Some ideas on using Python for verification code recognition

Source: Internet
Author: User
Tags tesseract ocr

Reprint: @ Xiao Wu Yi Http://www.cnblogs.com/xiaowuyi


Python Plus "Verification Code" for keywords in Baidu Search, you can find a lot of verification code identification of the article. I have a general look, the main methods have several categories: one is through the processing of pictures, and then use the Font feature matching method, a kind of image processing after the establishment of character dictionary, there is a kind of direct use of OCR module to identify. Regardless of the method, you need to first deal with the image, so try to analyze the following verification code.
First, image processing


The main factor in this verification code is the middle curve, first consider removing the curve from the picture. Two kinds of algorithms are considered:
The first is to take the position of the curve head first, that is, the position of the black point when x=0. Then move back the X value, observe the location of the black dots under each X, and determine the distance between the two adjacent black dots, if the distance is within a certain range, you can basically judge the point is the point on the curve, and finally the point on the curve is painted white. Try this method, the results obtained by the picture effect is very general, the curve can not be completely removed, and the capacity of the character line removal.
The second consideration is to calculate the density of points within the unit area.

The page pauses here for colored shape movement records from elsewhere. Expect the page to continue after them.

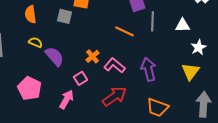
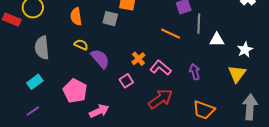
white triangle: (182, 25) -> (217, 40), moved
purple arrow: (148, 69) -> (195, 72), size x0.7
pink arrow: (66, 99) -> (99, 111), moved, turned 36

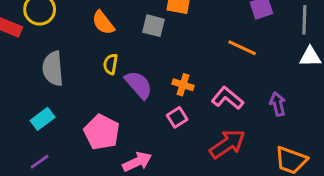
orange semicircle: (76, 17) -> (103, 23), turned -30
gray line: (199, 24) -> (304, 20), moved
yellow semicircle: (81, 45) -> (111, 64), turned -104
orange cross: (138, 59) -> (183, 85), moved, turned -32

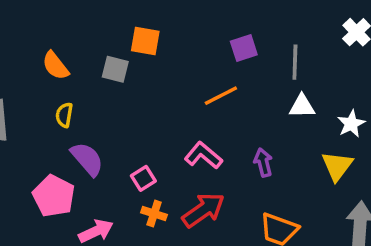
orange line: (242, 48) -> (221, 96), turned -52
purple semicircle: (139, 85) -> (87, 159), moved
orange cross: (183, 85) -> (154, 214), moved

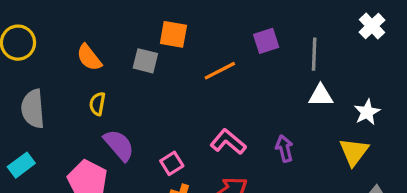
orange line: (221, 96) -> (220, 71), moved

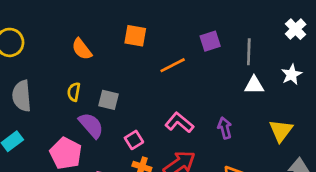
orange semicircle: (89, 57) -> (82, 49), moved
gray square: (145, 61) -> (109, 100), moved
white star: (367, 112) -> (292, 75), moved

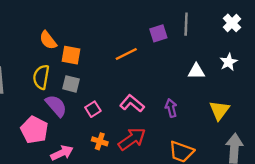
orange square: (135, 36) -> (71, 55), moved
gray line: (249, 52) -> (186, 24), moved
yellow semicircle: (74, 92) -> (41, 77), size x1.5
pink square: (134, 140) -> (93, 109), moved

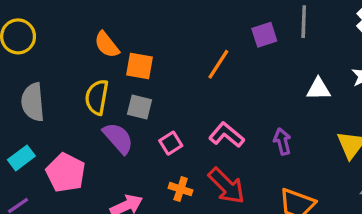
orange line: (126, 54) -> (218, 64), turned -30
pink pentagon: (34, 130) -> (66, 173), moved
red arrow: (132, 139) -> (227, 186), turned 80

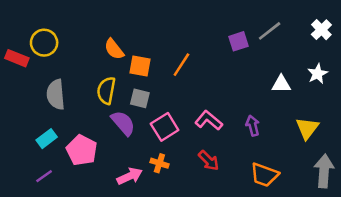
gray line: (304, 22) -> (270, 31), turned 50
orange line: (218, 64) -> (181, 65), moved
pink square: (171, 143) -> (165, 127), size x1.5
red arrow: (227, 186) -> (209, 161), size x0.7
orange cross: (181, 189) -> (159, 163), moved

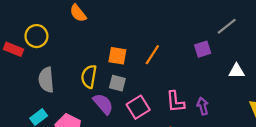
purple square: (238, 41) -> (203, 49), moved
orange semicircle: (114, 49) -> (78, 13), moved
pink L-shape: (209, 120) -> (175, 102), turned -135
purple arrow: (253, 126) -> (203, 106), moved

So first calculate the number of points within the unit area, the unit area within the number of points less than a specified number of areas to remove, the remaining part is basically the verification code character part. In this case, for ease of operation, the 5*5 is taken as the unit range and the standard density of the points within the unit area is adjusted to 11. The effect after processing:



Second, character verification
The method I use here is to use Pytesser for OCR recognition, but because of the irregularity of this kind of verification code character, the accuracy of the verification result is not very high. Specifically which Daniel, there is any good way, hope to give advice.
III. Preparation Work and code examples
1, PIL, Pytesser, tesseract
(1) Installation pil::http://www.pythonware.com/products/pil/
(2) pytesser::http://code.google.com/p/pytesser/, after the download decompression directly placed in the same Code folder, you can use.
(3) Tesseract OCR engine Download: http://code.google.com/p/tesseract-ocr/, unzip after download, find Tessdata folder, Use it to replace the Pytesser extracted Tessdata folder.
2. Specific code

#encoding =utf-8## #利用点的密度计算import image,imageenhance,imagefilter,imagedrawimport sysfrom pytesser Import *# Count the number of points within the range def numpoint (IM): w,h = im.size data = List (Im.getdata ()) mumpoint=0 for X in range (W): For Y in range (h): if data[y*w + x]!=255: #255是白色 mumpoint+=1 return Mumpoint #计            Calculates the density of points within the 5*5 range def pointmidu (IM): W,h = Im.size p=[] for y in range (0,h,5): For x in Range (0,w,5): box = (x, y, x+5,y+5) im1=im.crop (box) a=numpoint (IM1) if a<11:# #如果5 less than 11 points in the range, then the part is fully                Part to White. For I in Range (x,x+5): for J in Range (y,y+5): Im.putpixel ((i,j), 255) Im.save (R ' img.jpg ') def ocrend (): # #识别 image_name = "img.jpg" im = Image.open (image_name) im = Im.filter (imagefilt Er. Medianfilter ()) enhancer = Imageenhance.contrast (im) im = enhancer.enhance (2) im = Im.convert (' 1 ') Im.save ("1. TIF ") printImage_file_to_string (' 1.tif ') if __name__== ' __main__ ': image_name = "1.png" im = Image.open (image_name) IM     = Im.filter (imagefilter.detail) im = Im.filter (imagefilter.medianfilter ()) enhancer = Imageenhance.contrast (IM) im = Enhancer.enhance (2) im = Im.convert (' 1 ') # #a =remove_point (IM) Pointmidu (IM) ocrend ()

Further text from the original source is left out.